Un gouvernement belge “définitif”
Dans la pièce où se réunit le nouveau gouvernement belge installé ce 20 mars, on a retiré le tableau qui représente le Gouvernement belge provisoire de 1830 qui déclara l’indépendance du pays après sa révolution contre la Hollande et convoqua un Congrès élu par 30.000 privilégiés qui (sauf cette restriction du suffrage) vota la Constitution la plus démocratique et la plus libérale d’Europe.
En effet, ce tableau n’était pas de bon augure pour un gouvernement ayant la prétention de durer le temps d’une législature.
Un gouvernement déjà menacé
L’interminable crise politique belge s’était conclue fin décembre par la mise en place d’un Gouvernement, dit parfois “intérimaire”, chargé en fait de donner une apparence de conclusion à la crise qui n’en finissait plus depuis les élections du 10 juin 2007, et de passer la main à un gouvernement du type de celui qui est mis en place. Ici, en principe, on a un “vrai” gouvernement destiné à durer le temps de la législature, soit jusqu’en 2011.
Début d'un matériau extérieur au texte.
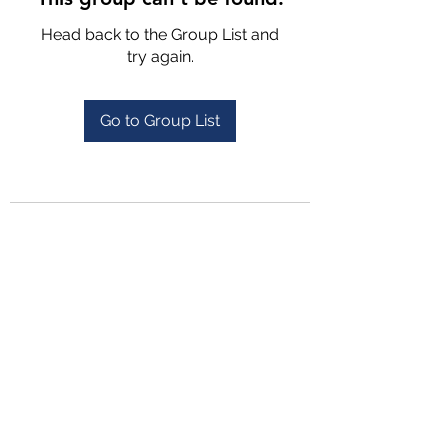
Head back to the Group List and
try again.
Go to Group List
4702025772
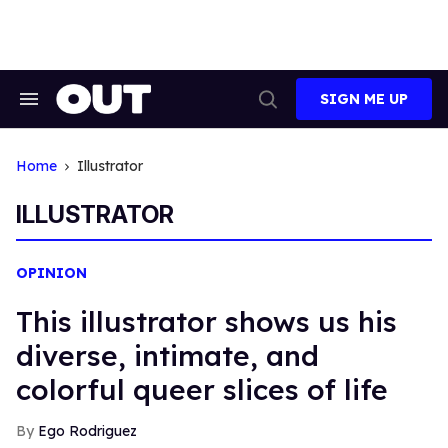
Skip
to
content
SIGN ME UP
Search
Open
&
Search
Section
Navigation
Home
Illustrator
ILLUSTRATOR
OPINION
This illustrator shows us his
diverse, intimate, and
colorful queer slices of life
Ego Rodriguez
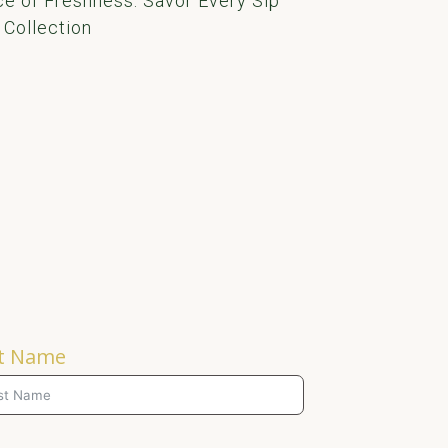
e of Freshness: Savor Every Sip
 Collection
t Name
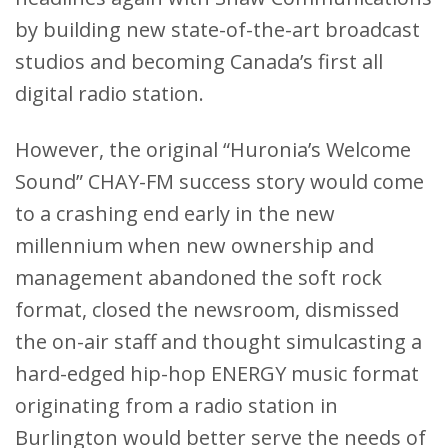
by building new state-of-the-art broadcast
studios and becoming Canada’s first all
digital radio station.
However, the original “Huronia’s Welcome
Sound” CHAY-FM success story would come
to a crashing end early in the new
millennium when new ownership and
management abandoned the soft rock
format, closed the newsroom, dismissed
the on-air staff and thought simulcasting a
hard-edged hip-hop ENERGY music format
originating from a radio station in
Burlington would better serve the needs of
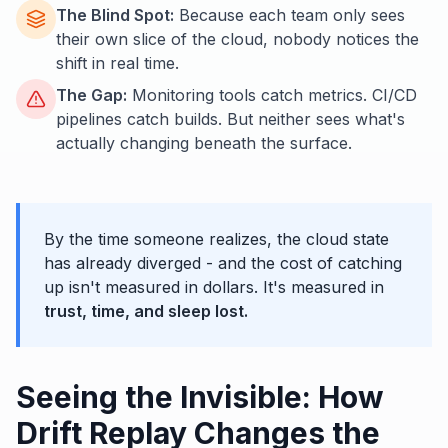
The Blind Spot:
Because each team only sees
their own slice of the cloud, nobody notices the
shift in real time.
The Gap:
Monitoring tools catch metrics. CI/CD
pipelines catch builds. But neither sees what's
actually changing beneath the surface.
By the time someone realizes, the cloud state
has already diverged - and the cost of catching
up isn't measured in dollars. It's measured in
trust, time, and sleep lost.
Seeing the Invisible: How
Drift Replay Changes the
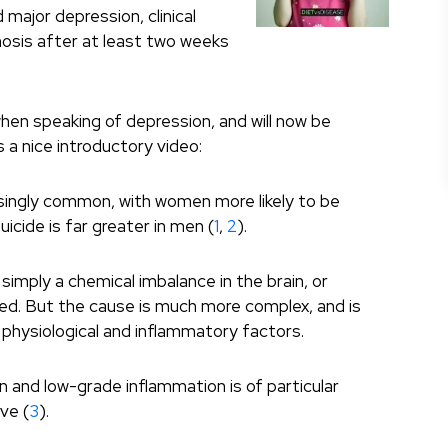
d major depression, clinical
nosis after at least two weeks
when speaking of depression, and will now be
is a nice introductory video:
singly common, with women more likely to be
cide is far greater in men (
1
,
2
).
imply a chemical imbalance in the brain, or
ed. But the cause is much more complex, and is
, physiological and inflammatory factors.
 and low-grade inflammation is of particular
ve (
3
).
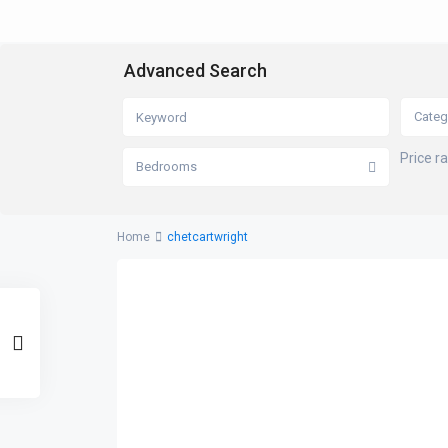
Advanced Search
Categ
Price r
Bedrooms
Home
chetcartwright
Mais la presse est unanimement très sceptique. Il est vrai que sur certains points, comme la faisabilité budgétaire de certains éléments de son programme, il faudra attendre le mois de septembre pour être fixé. Quant à la réforme de l’Etat, le parti le plus important de la coalition, qui est un cartel de démocrates-chrétiens et de nationalistes flamands (assez à droite), exige des avancées significatives en matière de transferts de compétences aux Etats fédérés en juillet. Voilà déjà deux échéances assez rapprochées. En outre, en juin 2009, auront lieu des élections régionales qui peuvent bouleverser complètement les rapports de force politiques au niveau des Etats fédérés, ce qui, dans un système où il n’y en a en fait que trois Etats fédérés, se répercute inévitablement au plan fédéral. Deux échéances et une contradiction performative: en effet certains hommes politiques vont au gouvernement fédéral avec comme finalité d’en diminuer les compétences...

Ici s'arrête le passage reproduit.